What you should do: What is needed is a copy of each line in the listing below that contains "может".

Records for this exercise:
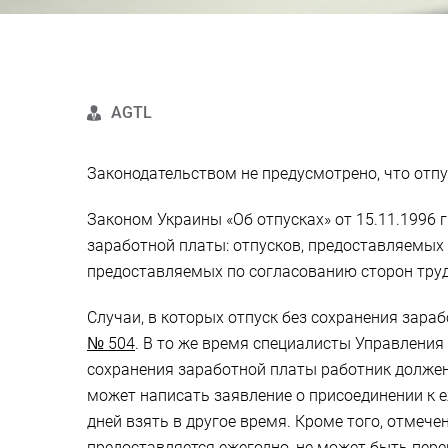
AGTL
Законодательством не предусмотрено, что отпу
Законом Украины «Об отпусках» от 15.11.1996 г
заработной платы: отпусков, предоставляемых 
предоставляемых по согласованию сторон труд
Случаи, в которых отпуск без сохранения зара
№ 504
. В то же время специалисты Управления
сохранения заработной платы работник должен и
может написать заявление о присоединении к е
дней взять в другое время. Кроме того, отмеч
предоставляется ежегодно, не может быть пере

Result:
может написать заявление о присоединении к е
предоставляется ежегодно, не может быть пере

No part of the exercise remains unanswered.